[Task inputs Boundary: Start]
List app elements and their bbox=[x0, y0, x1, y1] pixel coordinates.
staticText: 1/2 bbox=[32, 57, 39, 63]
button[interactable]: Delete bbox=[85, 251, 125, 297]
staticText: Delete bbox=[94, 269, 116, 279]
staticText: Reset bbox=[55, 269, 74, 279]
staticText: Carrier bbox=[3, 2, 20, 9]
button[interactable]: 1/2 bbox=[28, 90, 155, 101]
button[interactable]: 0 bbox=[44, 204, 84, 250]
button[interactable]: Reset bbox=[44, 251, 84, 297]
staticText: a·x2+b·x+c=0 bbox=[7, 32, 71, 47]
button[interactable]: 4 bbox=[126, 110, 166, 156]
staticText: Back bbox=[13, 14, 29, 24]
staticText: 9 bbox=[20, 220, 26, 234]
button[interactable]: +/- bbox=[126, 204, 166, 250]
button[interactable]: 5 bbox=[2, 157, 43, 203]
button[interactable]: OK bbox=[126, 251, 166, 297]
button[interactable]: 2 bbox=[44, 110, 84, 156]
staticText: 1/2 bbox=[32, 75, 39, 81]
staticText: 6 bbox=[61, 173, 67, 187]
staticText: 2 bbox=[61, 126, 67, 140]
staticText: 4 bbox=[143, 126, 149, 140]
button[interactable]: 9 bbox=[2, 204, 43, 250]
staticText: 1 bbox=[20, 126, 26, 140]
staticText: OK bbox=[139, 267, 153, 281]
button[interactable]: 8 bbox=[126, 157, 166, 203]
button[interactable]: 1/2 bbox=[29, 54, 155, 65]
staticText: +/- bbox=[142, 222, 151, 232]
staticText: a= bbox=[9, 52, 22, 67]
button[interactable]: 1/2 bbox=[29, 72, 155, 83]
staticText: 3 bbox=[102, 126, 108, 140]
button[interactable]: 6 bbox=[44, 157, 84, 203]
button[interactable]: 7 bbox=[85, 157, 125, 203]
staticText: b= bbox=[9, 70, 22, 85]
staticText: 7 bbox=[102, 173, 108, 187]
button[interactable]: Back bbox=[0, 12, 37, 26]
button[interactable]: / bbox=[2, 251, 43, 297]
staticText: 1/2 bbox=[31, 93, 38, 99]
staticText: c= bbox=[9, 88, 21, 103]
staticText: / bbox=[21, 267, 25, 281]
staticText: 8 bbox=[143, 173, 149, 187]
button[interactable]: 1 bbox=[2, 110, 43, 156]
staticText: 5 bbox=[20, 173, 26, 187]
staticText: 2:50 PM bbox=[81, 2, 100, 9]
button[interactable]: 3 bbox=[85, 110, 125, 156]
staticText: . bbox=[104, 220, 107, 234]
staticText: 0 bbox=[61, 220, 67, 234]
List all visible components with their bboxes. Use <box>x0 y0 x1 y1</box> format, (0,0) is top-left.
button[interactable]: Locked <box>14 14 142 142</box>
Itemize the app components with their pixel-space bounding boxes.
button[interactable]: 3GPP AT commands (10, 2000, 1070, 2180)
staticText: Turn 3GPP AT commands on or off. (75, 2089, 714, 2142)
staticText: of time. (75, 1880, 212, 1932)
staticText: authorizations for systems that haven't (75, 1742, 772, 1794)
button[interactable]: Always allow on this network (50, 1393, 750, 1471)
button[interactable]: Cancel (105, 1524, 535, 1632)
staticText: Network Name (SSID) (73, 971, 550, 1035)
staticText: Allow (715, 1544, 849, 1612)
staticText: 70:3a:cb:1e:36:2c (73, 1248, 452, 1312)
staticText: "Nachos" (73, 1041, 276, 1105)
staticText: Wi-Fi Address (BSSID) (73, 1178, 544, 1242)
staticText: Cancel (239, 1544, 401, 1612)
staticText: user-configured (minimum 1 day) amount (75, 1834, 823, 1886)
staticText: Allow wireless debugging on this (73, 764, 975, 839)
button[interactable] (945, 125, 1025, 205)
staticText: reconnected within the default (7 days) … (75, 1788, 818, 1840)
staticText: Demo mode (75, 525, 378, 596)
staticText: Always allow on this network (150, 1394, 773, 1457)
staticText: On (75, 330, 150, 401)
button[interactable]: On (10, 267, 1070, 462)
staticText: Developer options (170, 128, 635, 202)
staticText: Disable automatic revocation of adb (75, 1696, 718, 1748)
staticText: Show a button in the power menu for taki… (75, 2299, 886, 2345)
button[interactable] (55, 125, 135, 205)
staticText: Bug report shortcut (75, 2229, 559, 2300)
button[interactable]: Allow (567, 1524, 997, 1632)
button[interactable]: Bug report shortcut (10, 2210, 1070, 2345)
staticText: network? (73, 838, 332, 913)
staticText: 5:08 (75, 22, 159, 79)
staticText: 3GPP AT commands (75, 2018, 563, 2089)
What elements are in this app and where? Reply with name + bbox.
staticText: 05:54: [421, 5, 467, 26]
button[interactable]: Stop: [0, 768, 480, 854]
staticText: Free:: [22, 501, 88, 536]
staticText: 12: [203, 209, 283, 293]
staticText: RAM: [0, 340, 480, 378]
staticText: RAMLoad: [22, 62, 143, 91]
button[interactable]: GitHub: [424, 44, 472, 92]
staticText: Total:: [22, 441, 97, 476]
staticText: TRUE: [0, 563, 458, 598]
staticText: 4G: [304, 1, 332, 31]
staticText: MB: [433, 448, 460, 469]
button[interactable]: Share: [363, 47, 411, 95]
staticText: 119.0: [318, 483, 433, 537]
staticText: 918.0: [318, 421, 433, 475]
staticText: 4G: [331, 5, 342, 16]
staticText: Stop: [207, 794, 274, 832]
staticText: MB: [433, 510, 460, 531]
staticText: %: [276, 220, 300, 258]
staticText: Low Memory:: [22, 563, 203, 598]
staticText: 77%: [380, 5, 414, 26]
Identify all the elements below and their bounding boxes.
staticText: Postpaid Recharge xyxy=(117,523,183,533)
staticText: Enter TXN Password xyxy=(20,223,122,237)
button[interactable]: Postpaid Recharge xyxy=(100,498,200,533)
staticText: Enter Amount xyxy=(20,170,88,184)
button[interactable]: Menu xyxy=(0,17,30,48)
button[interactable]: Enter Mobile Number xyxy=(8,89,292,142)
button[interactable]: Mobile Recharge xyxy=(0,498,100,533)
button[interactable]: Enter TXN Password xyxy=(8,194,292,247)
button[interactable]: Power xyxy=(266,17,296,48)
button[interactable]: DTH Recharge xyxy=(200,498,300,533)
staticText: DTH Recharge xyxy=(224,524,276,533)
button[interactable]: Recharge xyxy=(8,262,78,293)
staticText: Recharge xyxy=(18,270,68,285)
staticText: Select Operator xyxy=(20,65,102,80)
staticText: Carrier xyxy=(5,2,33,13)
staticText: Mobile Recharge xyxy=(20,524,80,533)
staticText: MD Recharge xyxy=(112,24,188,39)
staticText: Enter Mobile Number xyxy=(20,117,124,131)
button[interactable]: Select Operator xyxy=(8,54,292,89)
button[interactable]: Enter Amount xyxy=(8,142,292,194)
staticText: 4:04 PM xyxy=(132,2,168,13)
[Task inputs Boundary: End]
State how many lines of the material contain the string "this", with no other words.

4